TOKYO, April 3 (Reuters) - U.S. Treasuries steadied in Asia on Wednesday, after slipping the previous day as worries of a major banking crisis in the euro zone receded and as investors braced for a solid recovery in U.S. employment.
* The yield on the 10-year notes was little changed at 1.861 percent. It rose about 3 basis points on Tuesday after hitting a two-month low of 1.823 percent in Asian trade.
* Although weak U.S. manufacturing data on Monday helped to drive down the 10-year yield to a two-month low, stable euro zone debt markets boosted investors’ risk appetite.
* Italian and Spanish bond prices rose as investors scaled back concerns that a draconian international bailout of Cyprus could set off a wider bank run in the euro zone.

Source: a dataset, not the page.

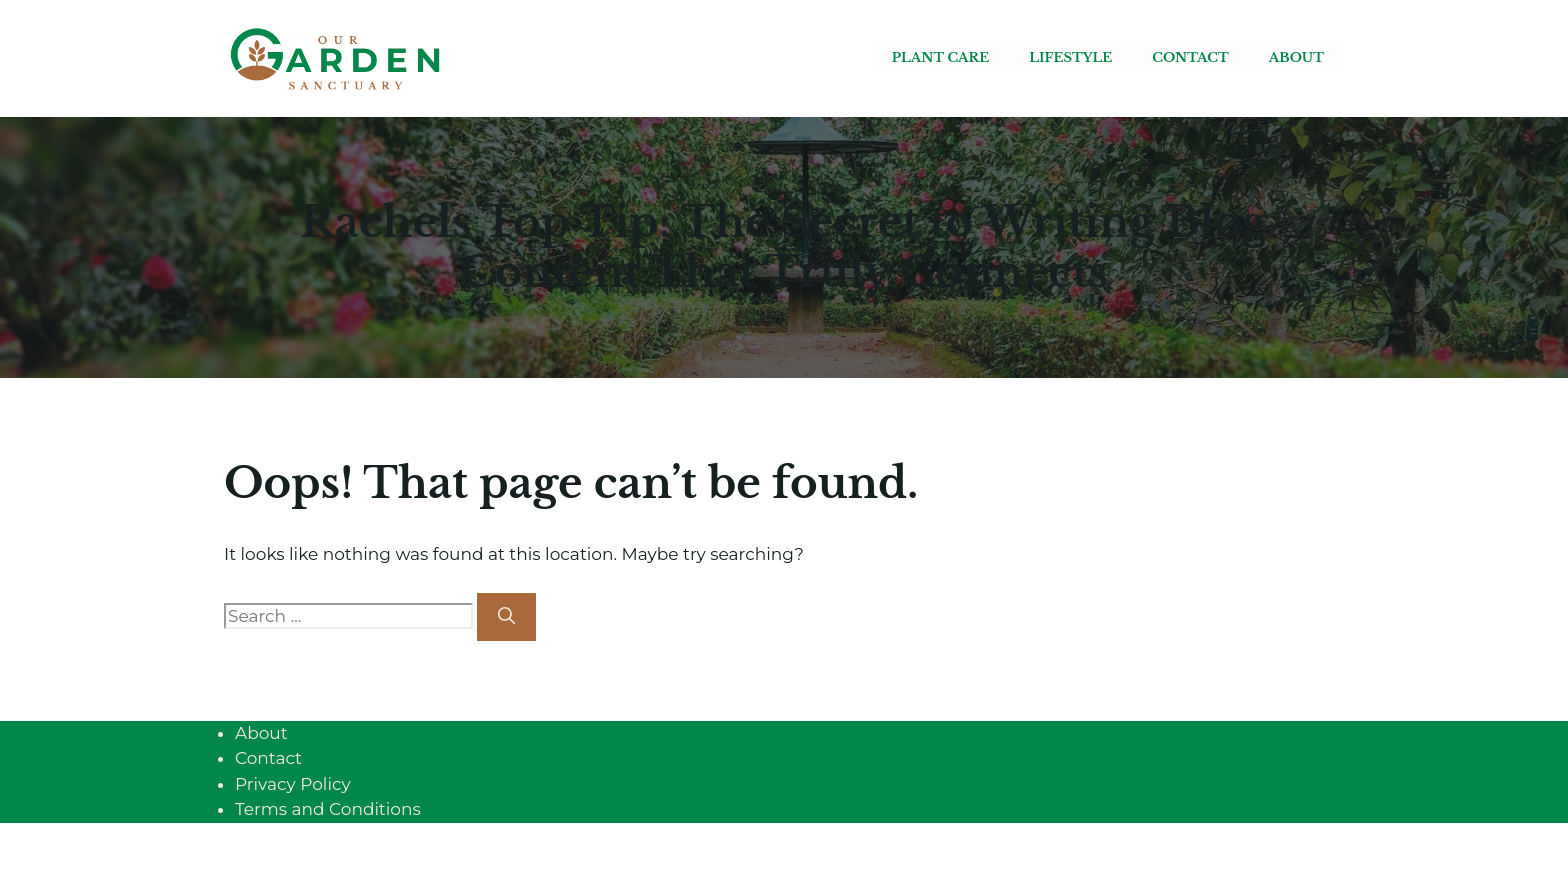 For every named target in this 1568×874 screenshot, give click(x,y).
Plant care (940, 57)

* Wall Street shares also rallied to record highs, with both the S&P 500 and Dow Jones index closing at record highs, undermining the attraction of Treasuries.

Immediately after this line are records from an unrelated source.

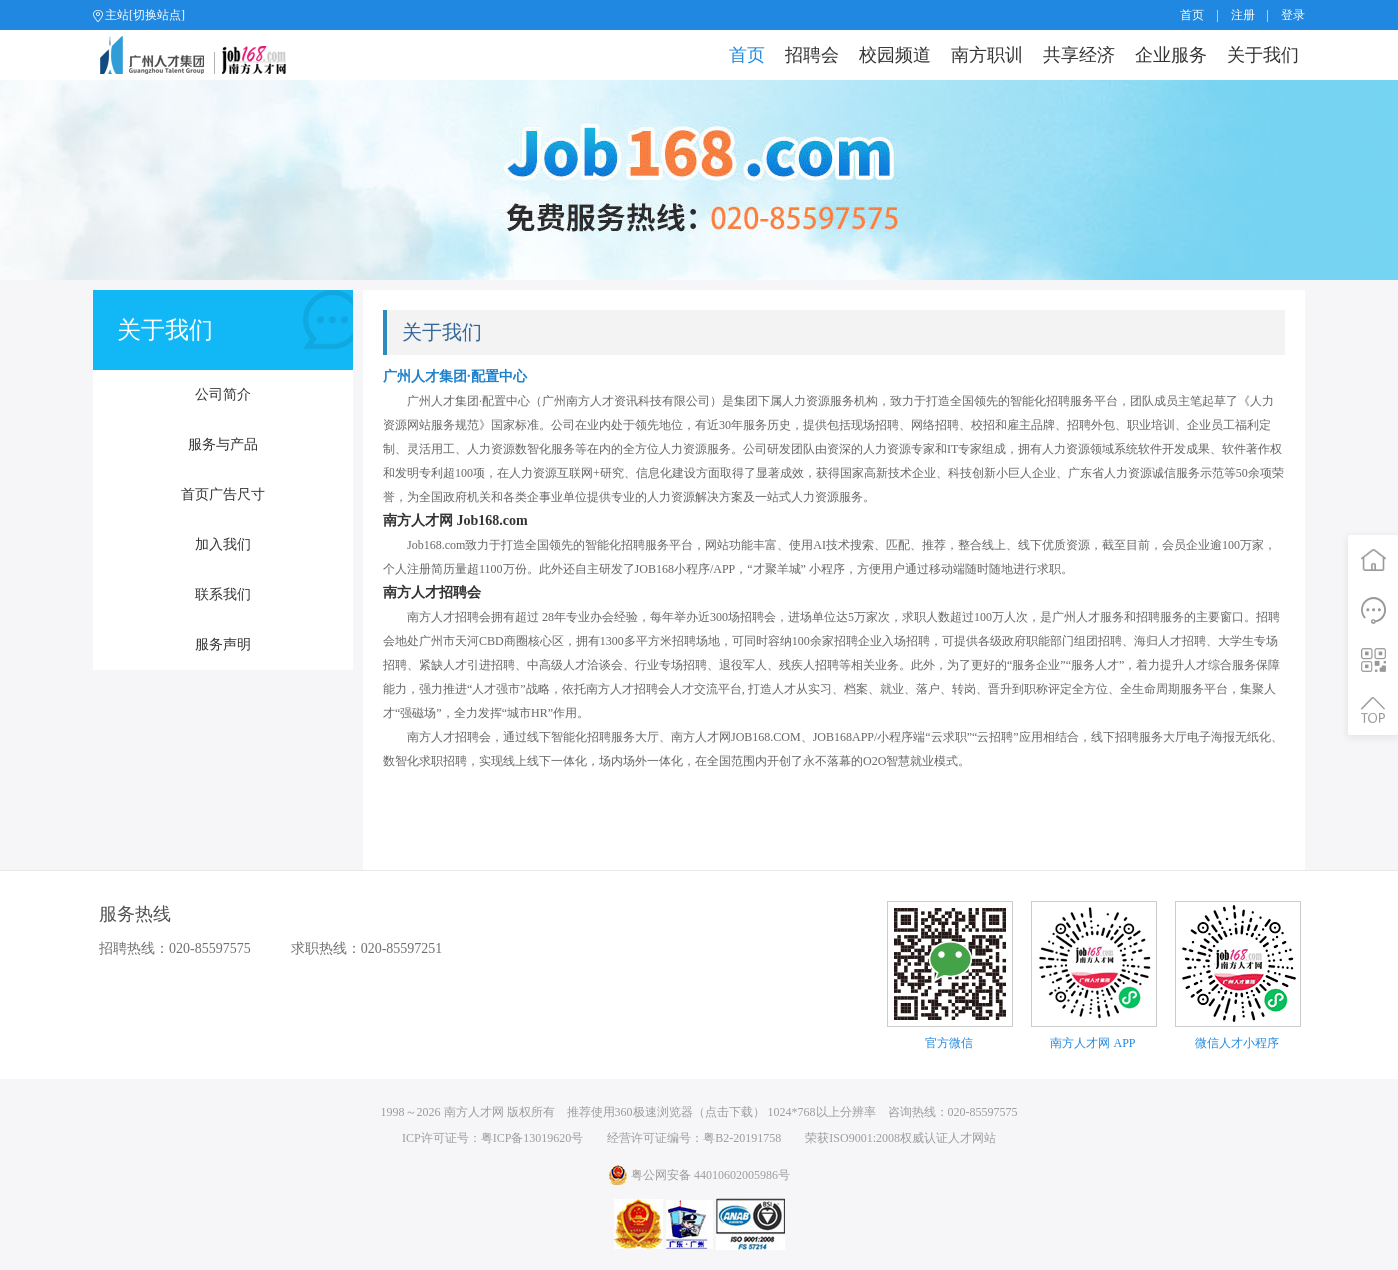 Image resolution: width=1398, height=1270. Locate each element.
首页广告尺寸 (223, 494)
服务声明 (223, 644)
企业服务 (1171, 55)
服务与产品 (223, 444)
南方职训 (987, 55)
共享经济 (1079, 55)
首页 (1192, 15)
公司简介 (223, 394)
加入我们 (223, 544)
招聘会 (812, 55)
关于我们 (1263, 55)
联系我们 (223, 594)
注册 (1243, 15)
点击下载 (729, 1112)
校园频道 (895, 55)
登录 (1293, 15)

* Furthermore, investors are expecting Friday’s U.S. jobs data, the most important event of the week, to show payrolls gained a net 200,000 in March, well above its trend since the U.S. economy recovered from the 2008 financial crisis.
* Still, Treasuries were underpinned by expectations the Federal Reserve will keep buying bonds for the time being to knock down unemployment further.

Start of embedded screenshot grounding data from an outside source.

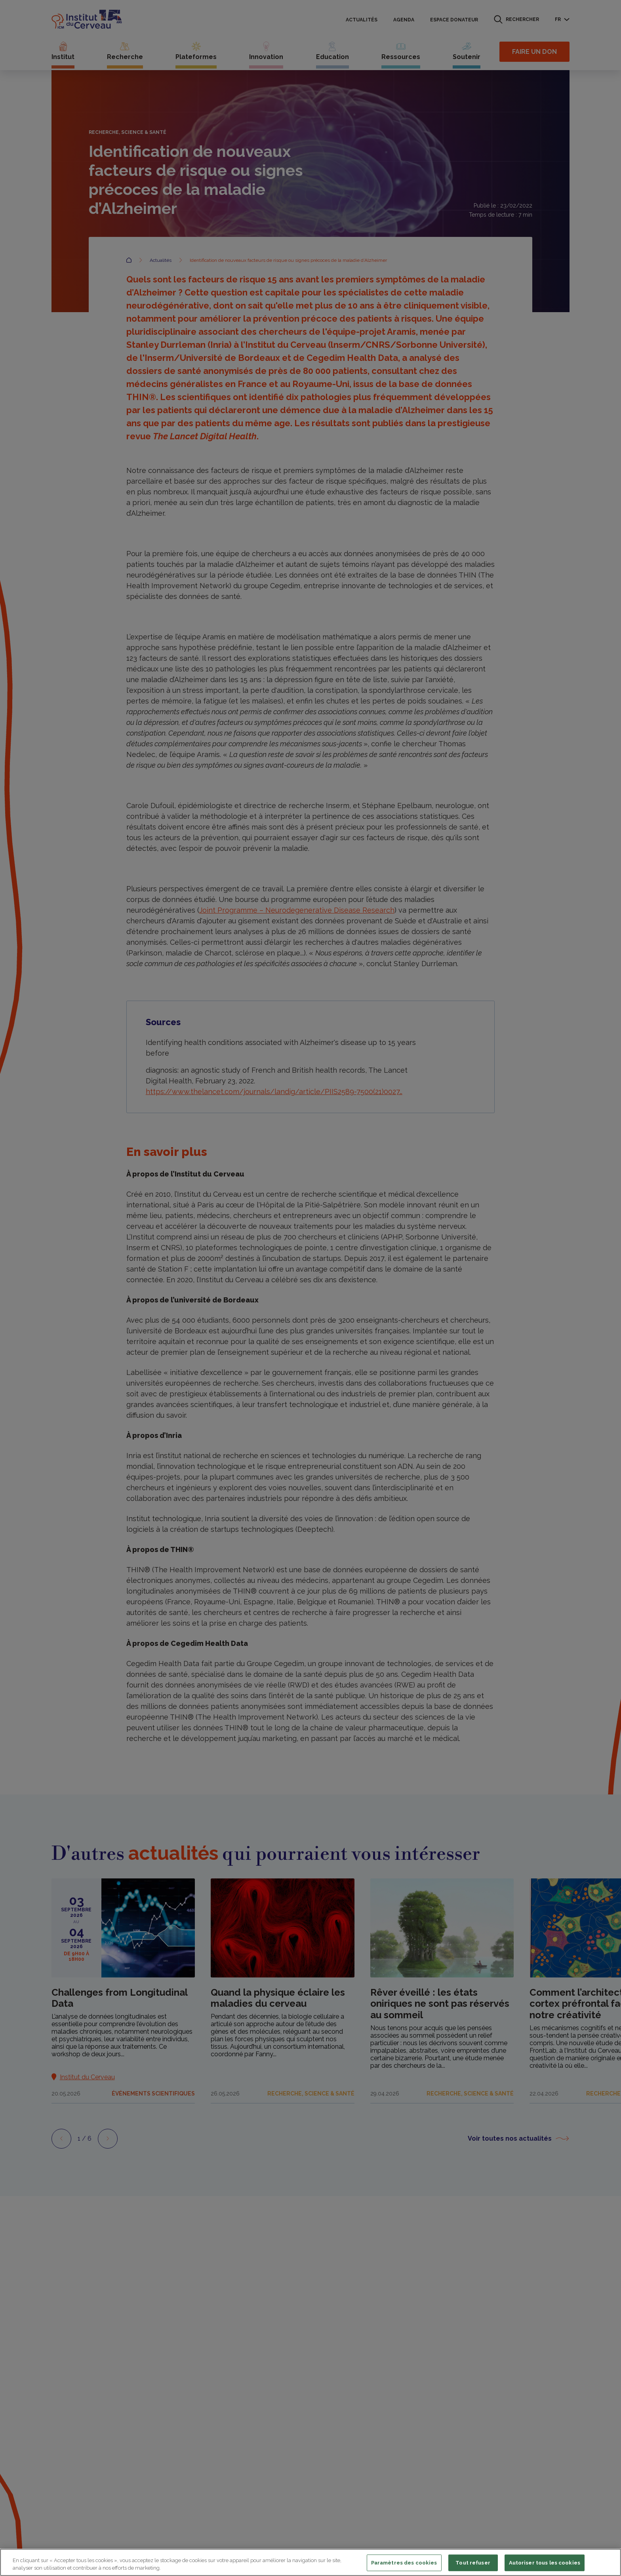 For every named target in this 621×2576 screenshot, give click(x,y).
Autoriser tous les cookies (544, 2563)
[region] (310, 2562)
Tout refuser (472, 2563)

* “U.S. bond yields also look attractive, comparatively speaking, as yields on Japanese and German bonds are falling sharply,” said a trader at a Japanese bank.
* The 10-year Japanese government bond yield is flirting with 10-year lows near 0.5 percent on hopes of aggressive monetary easing by the Bank of Japan. German Bunds yield about 1.31 percent, not far from its eight-month low near 1.25 percent hit last week on worries about Cyprus.